Six years after the young woman walked into the Creighton clinic, Recker and Johnson published their work on the mutation in American Journal of Human Genetics. Randall Little, then a senior research manager at Genome Therapeutics was the first author of the article, which laid out how they identified the specific gene mutation that stimulates high bone mass.
It was the first gene discovered that appeared to influence bone density directly. It also was special, Johnson recalls, because it was not related to any high bone mass genes associated with disease.
Recker, Johnson and other researchers believe bones have a thermostat-like control that regulates the rate at which bone is broken down – or built up. The mutation may function by controlling the way the skeletal system sets the thermostat-like control at a higher or lower bone density.
In the case of the Nebraska teen and her family, their "thermostats" seemed to be set higher so they build bone at a much higher rate than it breaks down.
The first patent resulting from their work was filed in 1997 and was one of the initial collaborations with Creighton Intellectual Resources Management, then known as the Office of Technology Transfer.

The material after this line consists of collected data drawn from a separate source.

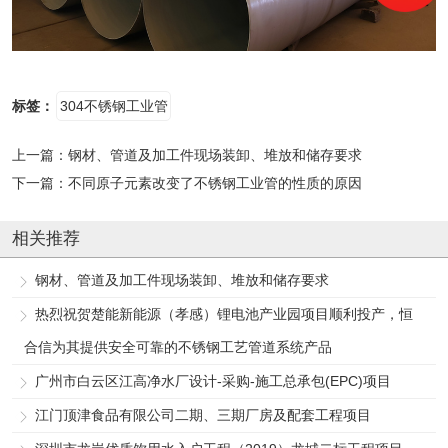
标签：
304不锈钢工业管
上一篇：
钢材、管道及加工件现场装卸、堆放和储存要求
下一篇：
不同原子元素改变了不锈钢工业管的性质的原因
相关推荐
钢材、管道及加工件现场装卸、堆放和储存要求
热烈祝贺楚能新能源（孝感）锂电池产业园项目顺利投产，恒
合信为其提供安全可靠的不锈钢工艺管道系统产品
广州市白云区江高净水厂设计-采购-施工总承包(EPC)项目
江门顶津食品有限公司二期、三期厂房及配套工程项目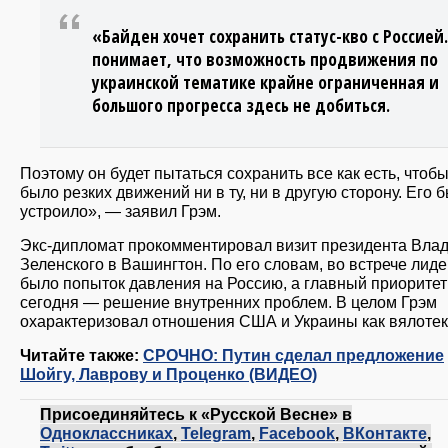
«Байден хочет сохранить статус-кво с Россией
понимает, что возможность продвижения по
украинской тематике крайне ограниченная и
большого прогресса здесь не добиться.
Поэтому он будет пытаться сохранить все как есть, чтобы
было резких движений ни в ту, ни в другую сторону. Его б
устроило», — заявил Грэм.
Экс-дипломат прокомментировал визит президента Вла
Зеленского в Вашингтон. По его словам, во встрече лид
было попыток давления на Россию, а главный приоритет
сегодня — решение внутренних проблем. В целом Грэм
охарактеризовал отношения США и Украины как вялоте
Читайте также:
СРОЧНО: Путин сделал предложение
Шойгу, Лаврову и Проценко (ВИДЕО)
Присоединяйтесь к «Русской Весне» в
Одноклассниках
,
Telegram
,
Facebook
,
ВКонтакте
,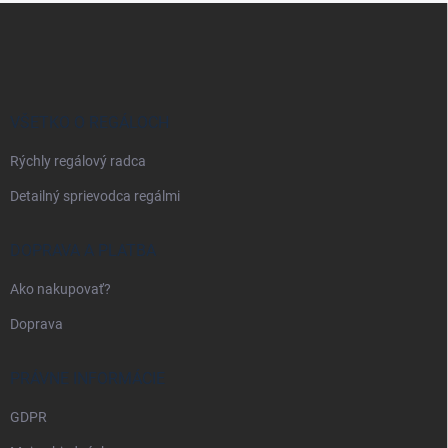
Z
á
p
ä
t
i
VŠETKO O REGÁLOCH
e
Rýchly regálový radca
Detailný sprievodca regálmi
DOPRAVA A PLATBA
Ako nakupovať?
Doprava
PRÁVNE INFORMÁCIE
GDPR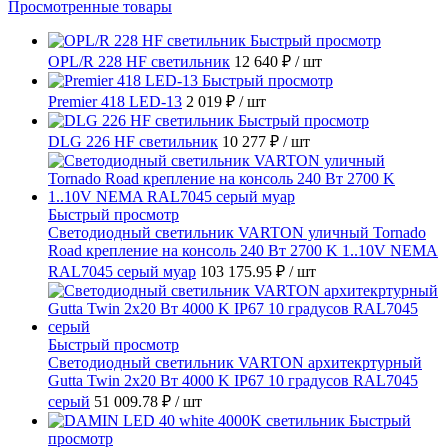
Просмотренные товары
Быстрый просмотр
OPL/R 228 HF светильник
12 640 ₽
/ шт
Быстрый просмотр
Premier 418 LED-13
2 019 ₽
/ шт
Быстрый просмотр
DLG 226 HF светильник
10 277 ₽
/ шт
Быстрый просмотр
Светодиодный светильник VARTON уличный Tornado
Road крепление на консоль 240 Вт 2700 K 1..10V NEMA
RAL7045 серый муар
103 175.95 ₽
/ шт
Быстрый просмотр
Светодиодный светильник VARTON архитекртурный
Gutta Twin 2x20 Вт 4000 K IP67 10 градусов RAL7045
серый
51 009.78 ₽
/ шт
Быстрый
просмотр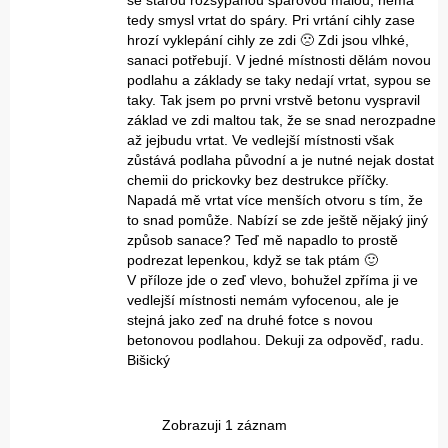
se starou rozsypanou sparovou malou, nemá
tedy smysl vrtat do spáry. Pri vrtání cihly zase
hrozí vyklepání cihly ze zdi 🙁 Zdi jsou vlhké,
sanaci potřebují. V jedné místnosti dělám novou
podlahu a základy se taky nedají vrtat, sypou se
taky. Tak jsem po prvni vrstvě betonu vyspravil
základ ve zdi maltou tak, že se snad nerozpadne
až jejbudu vrtat. Ve vedlejší místnosti však
zůstává podlaha původní a je nutné nejak dostat
chemii do prickovky bez destrukce příčky.
Napadá mě vrtat více menších otvoru s tím, že
to snad pomůže. Nabízí se zde ještě nějaký jiný
způsob sanace? Teď mě napadlo to prostě
podrezat lepenkou, když se tak ptám 🙂
V příloze jde o zeď vlevo, bohužel zpříma ji ve
vedlejší místnosti nemám vyfocenou, ale je
stejná jako zeď na druhé fotce s novou
betonovou podlahou. Dekuji za odpověď, radu.
Bišický
Zobrazuji 1 záznam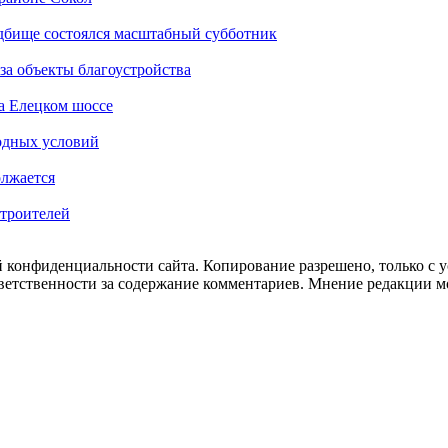
дбище состоялся масштабный субботник
за объекты благоустройства
а Елецком шоссе
одных условий
олжается
Строителей
 конфиденциальности сайта. Копирование разрешено, только с ус
ответственности за содержание комментариев. Мнение редакции м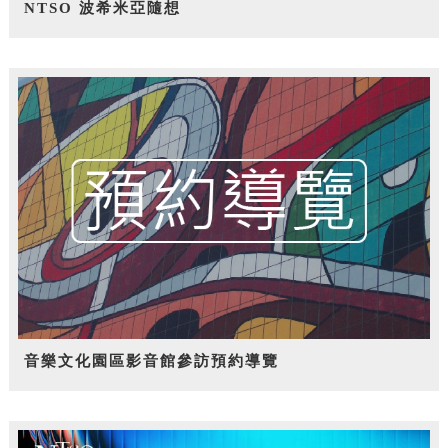
NTSO 波希米亞隨想
音樂文化園區影音館參訪預約導覽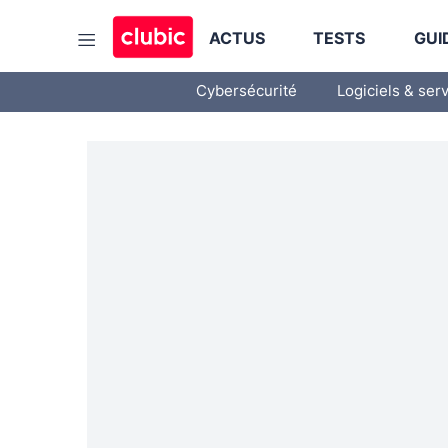
ACTUS
TESTS
GUI
Cybersécurité
Logiciels & ser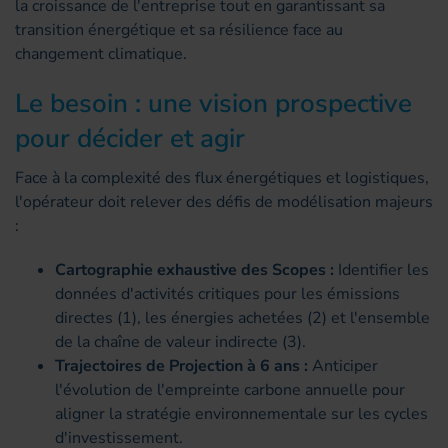
la croissance de l'entreprise tout en garantissant sa
transition énergétique et sa résilience face au
changement climatique.
Le besoin : une vision prospective
pour décider et agir
Face à la complexité des flux énergétiques et logistiques,
l'opérateur doit relever des défis de modélisation majeurs
:
Cartographie exhaustive des Scopes :
Identifier les
données d'activités critiques pour les émissions
directes (1), les énergies achetées (2) et l'ensemble
de la chaîne de valeur indirecte (3).
Trajectoires de Projection à 6 ans :
Anticiper
l'évolution de l'empreinte carbone annuelle pour
aligner la stratégie environnementale sur les cycles
d'investissement.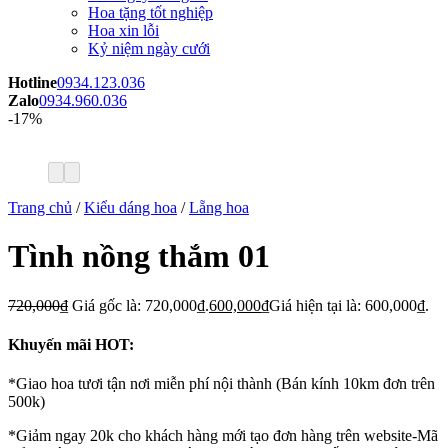
Hoa tặng tốt nghiệp
Hoa xin lỗi
Kỷ niệm ngày cưới
Hotline
0934.123.036
Zalo
0934.960.036
-17%
Trang chủ
/
Kiểu dáng hoa
/
Lẵng hoa
Tình nồng thắm 01
720,000
₫
Giá gốc là: 720,000₫.
600,000
₫
Giá hiện tại là: 600,000₫.
Khuyến mãi HOT:
*Giao hoa tươi tận nơi miễn phí nội thành (Bán kính 10km đơn trên
500k)
*Giảm ngay 20k cho khách hàng mới tạo đơn hàng trên website-Mã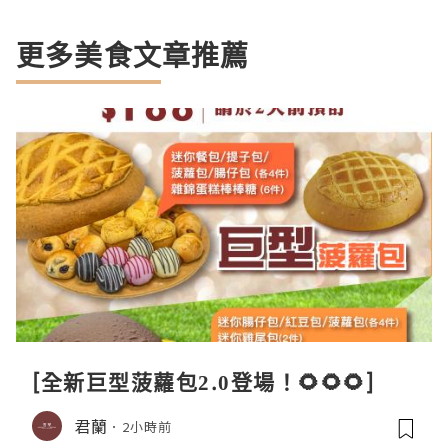
更多美食文章推薦
[全新巨型菠蘿包2.0登場！🌻🌻🌻]
君蘭
2小時前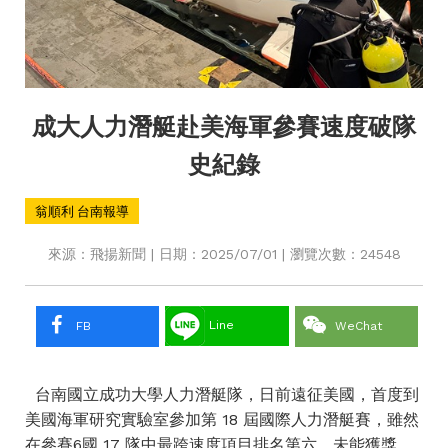
成大人力潛艇赴美海軍參賽速度破隊
史紀錄
翁順利 台南報導
來源：飛揚新聞 | 日期：2025/07/01 | 瀏覽次數：24548
Line
FB
WeChat
台南國立成功大學人力潛艇隊，日前遠征美國，首度到
美國海軍研究實驗室參加第 18 屆國際人力潛艇賽，雖然
在參賽6國 17 隊中最跨速度項目排名第六，未能獲獎，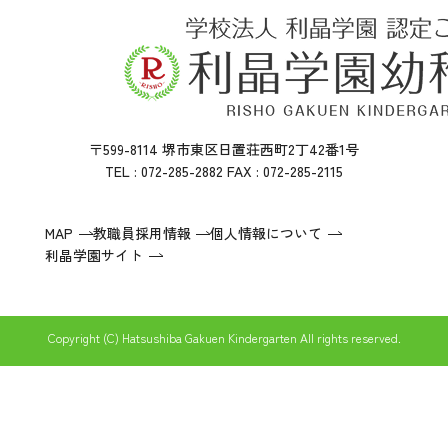
〒599-8114 堺市東区日置荘西町2丁42番1号
TEL : 072-285-2882 FAX : 072-285-2115
MAP
教職員採用情報
個人情報について
利晶学園サイト
Copyright (C) Hatsushiba Gakuen Kindergarten All rights reserved.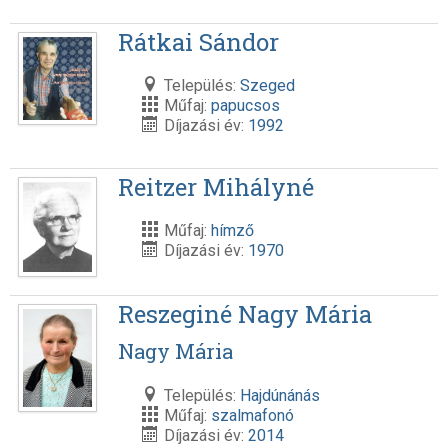
Rátkai Sándor
Település:
Szeged
Műfaj:
papucsos
Díjazási év:
1992
Reitzer Mihályné
Műfaj:
hímző
Díjazási év:
1970
Reszeginé Nagy Mária
Nagy Mária
Település:
Hajdúnánás
Műfaj:
szalmafonó
Díjazási év:
2014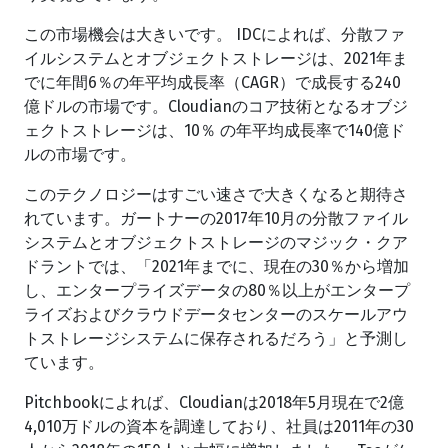
この市場機会は大きいです。 IDCによれば、分散ファ
イルシステムとオブジェクトストレージは、2021年ま
でに年間6％の年平均成長率（CAGR）で成長する240
億ドルの市場です。Cloudianのコア技術となるオブジ
ェクトストレージは、10％ の年平均成長率で140億ド
ルの市場です。
このテクノロジーはすごい速さで大きくなると期待さ
れています。ガートナーの2017年10月の分散ファイル
システムとオブジェクトストレージのマジック・クア
ドラントでは、「2021年までに、現在の30％から増加
し、エンタープライズデータの80％以上がエンタープ
ライズおよびクラウドデータセンターのスケールアウ
トストレージシステムに保存されるだろう」と予測し
ています。
Pitchbookによれば、Cloudianは2018年5月現在で2億
4,010万ドルの資本を調達しており、社員は2011年の30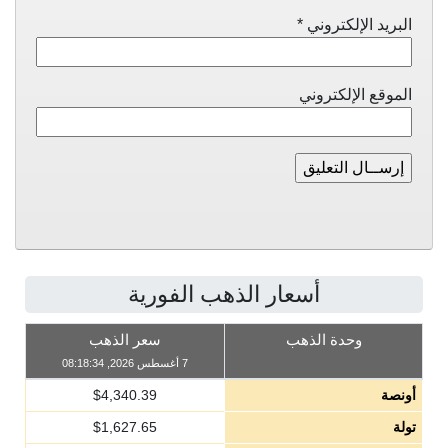
البريد الإلكتروني
*
الموقع الإلكتروني
أسعار الذهب الفورية
وحدة الذهب
سعر الذهب
7 أغسطس 2026, 08:18:34
أونصة
4,340.39
$
تولة
1,627.65
$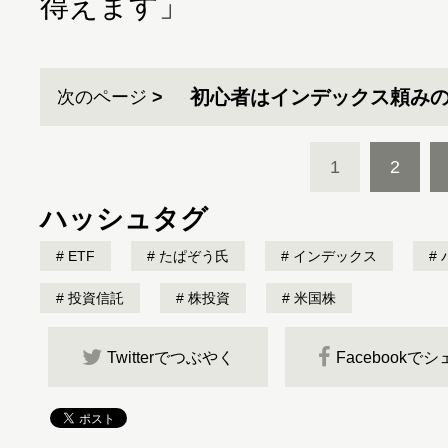
得えます」
初心者はインデックス頼みの
次のページ
1
2
ハッシュタグ
ETF
たぱぞう氏
インデックス
投資信託
株投資
米国株
Twitterでつぶやく
Facebookで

Genome Therapeutics, now Oscient Pharmaceuticals, later sublicensed the discovery to a major pharmaceutical company for drug development. This world-renowned company is using the research begun at Creighton University to develop treatments for osteoporosis and other bone diseases.
IRM continues to monitor progress of the development, and the license fees collected have risen to approximately $2 million that is being shared with the researchers and being used by the university to further research.
Johnson figures those drugs are between five and 10 years from reaching the market.
Recker says he has long believed “that if we could develop a drug that would do what the mutation did, we’d have the answer to osteoporosis. That is still my hope.”